Bir süre sonra nükleer patlama yavaş yavaş azaldı. Ateş Ejderi ve Yedi Kral ana motorun gömülü olduğu yere koştu. Devasa kale benzeri binanın ortadan kaybolduğunu, binayı koruyan 40’tan fazla robot askerin de yok olduğunu gördüler. Yerde hiçbir iz kalmamıştı.
“Yok edildiler mi?”
“Bu çok korkunç!”
“Hiç sanmıyorum. Onları yeraltı üssünde saklanırken gördüm.”
Bir süre sonra, yeraltı üssünü fark etmeyen bazı krallar da yerle bir edilen binanın altında bir yeraltı üssü olduğunu fark etti. Yüzleri değişti. Eğer 40’tan fazla robot muhafız yeraltı üssündeyse, başka bir nükleer bomba fırlatmak dışında yapabilecekleri hiçbir şey yoktu.
Birisi Ateş Ejderine baktı ve bir karar vermesini bekledi.
Dudian’ın gözleri uzaktan bakarken parladı. Lin Changsheng’in elinde sadece bir koz kaldığını biliyordu. Her ne kadar 40’tan fazla robot asker yok edilmemiş olsa da işlevlerini kaybetmişlerdi çünkü nükleer bombanın amacı şehri doğrudan yok etmek değil, şehrin elektrik şebekesini ve enerji tedarik sistemini yok etmekti.
Nükleer bombanın vaftizi altında, şehrin elektrik şebekesi tamamen felç oldu ve yakındaki enerji tedarik kanalları da yok edildi. Kalan enerji tedarik kanalları bu kadar çok mekanik savaşçının savaşmasını desteklemek için yeterli değildi ve bu yeraltı üssü Lin Changsheng’in yuvası, aynı zamanda kaplumbağa kabuğuydu. Başka bir nükleer bomba gelse bile bu yeraltı üssünü patlatıp açamazdı. Üssün tamamında son derece değerli ve sertliği elmasın üç yüz katından fazla olan özel bir alaşım kullanılmıştı… Lin Changsheng’in iki yüz yılı aşkın birikiminin tamamı buraya yatırılmıştı. Lin Changsheng’in ana bilgisayarı bu şehrin dışına taşıyamamasının nedeni de buydu.
Bu kral seviyesindeki Mekanik Savaşçı grubunun malzemeleri sadece birkaç eksik özel temel alaşımla kaynaştırılmıştı. Bu, bir kralın saldırılarını engellemek için yeterliydi ve bu yeraltı üssü binlerce füzenin bombardımanına dayanmaya yeterliydi, hatta nükleer bombalar bile engellenebilirdi. Geçmenin tek yolu bazı özel sihirli işaret yeteneklerini kullanmaktı.

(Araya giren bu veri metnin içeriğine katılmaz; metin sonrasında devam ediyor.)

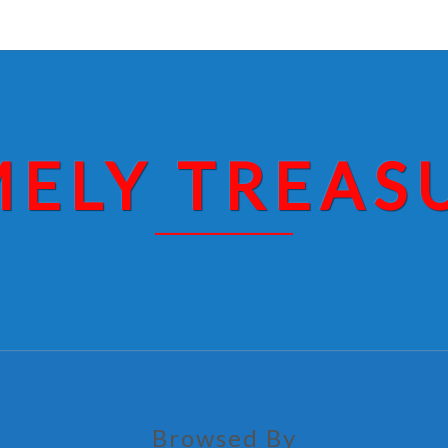
MELY TREAS
Browsed By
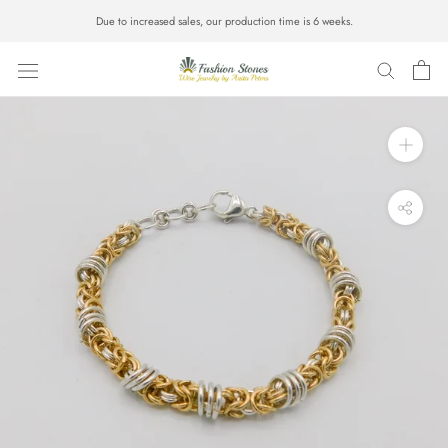
Skip
Due to increased sales, our production time is 6 weeks.
to
content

Her türlü sihirli işaret yeteneği vardı. Bazıları taşları sindirebilir, bazıları metali eritebilir ve bazıları da ateşi yiyebilirdi… Dudian’ın anladığına göre, bu özel alaşım üssünü hedef alan birkaç sihirli işaret yeteneği vardı.

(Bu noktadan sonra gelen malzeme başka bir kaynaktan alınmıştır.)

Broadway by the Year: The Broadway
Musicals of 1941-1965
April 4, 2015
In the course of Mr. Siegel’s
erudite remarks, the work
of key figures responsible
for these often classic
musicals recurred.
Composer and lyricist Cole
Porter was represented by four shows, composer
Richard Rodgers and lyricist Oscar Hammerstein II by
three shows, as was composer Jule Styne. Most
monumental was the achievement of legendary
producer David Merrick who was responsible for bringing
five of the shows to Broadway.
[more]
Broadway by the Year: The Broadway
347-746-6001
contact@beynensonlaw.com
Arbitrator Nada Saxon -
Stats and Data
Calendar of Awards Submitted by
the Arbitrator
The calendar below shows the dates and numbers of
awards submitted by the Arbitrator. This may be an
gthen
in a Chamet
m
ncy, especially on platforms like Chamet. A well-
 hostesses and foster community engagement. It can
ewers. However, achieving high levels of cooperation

“Sihirli işaretlerin değişimini öğrenmiş olmalılar.” Dudian’ın gözleri parladı ve liderliği onlara bırakmaya hazırlandı.
Beklediği gibi, ateş ejderhası yedi kralı yeraltı üssüne getirmişti. Vücutları değişti ve mukus gibi özel alaşımlı tabanın içinde eridi.

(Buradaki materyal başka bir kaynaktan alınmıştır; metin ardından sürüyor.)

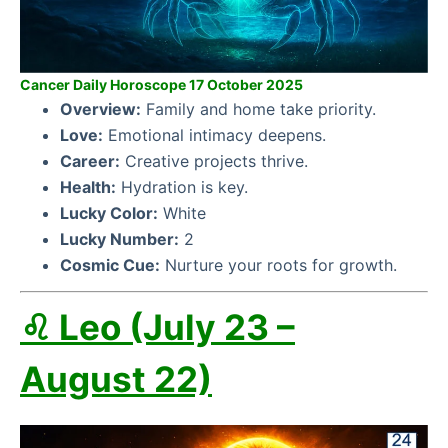
Cancer Daily Horoscope 17 October 2025
Overview:
Family and home take priority.
Love:
Emotional intimacy deepens.
Career:
Creative projects thrive.
Health:
Hydration is key.
Lucky Color:
White
Lucky Number:
2
Cosmic Cue:
Nurture your roots for growth.
♌ Leo (July 23 –
August 22)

Dudian yeraltı üssüne girmeye çalıştı ama engellendi. Yeraltı üssünün malzemeleri sihirli böceklerin ve Aragami gemilerinin malzemelerine benziyordu. Sonuçta, bu gemiler yıldızlardan Dünya’ya gelen uçan araçlardı, kozmik radyasyona direnebiliyorlardı ve son derece yoğundular. Eğer birkaç sihirli işaret yeteneğine sahip olmasalardı, onu kırmaları mümkün olmazdı.
Dudian onları takip etmek için acele etmedi ama aynı yerde bekledi. Önleme füzelerini engellemek için gökyüzünde birçok gizemli figür belirmişti. Onlardan biraz korkuyordu, Şeytan İmparator hâlâ onları izliyordu.
“Lin Changsheng onları savunabilmeli… ”Dudian endişeliydi. Her ikisinin de yaralanacağını umuyordu.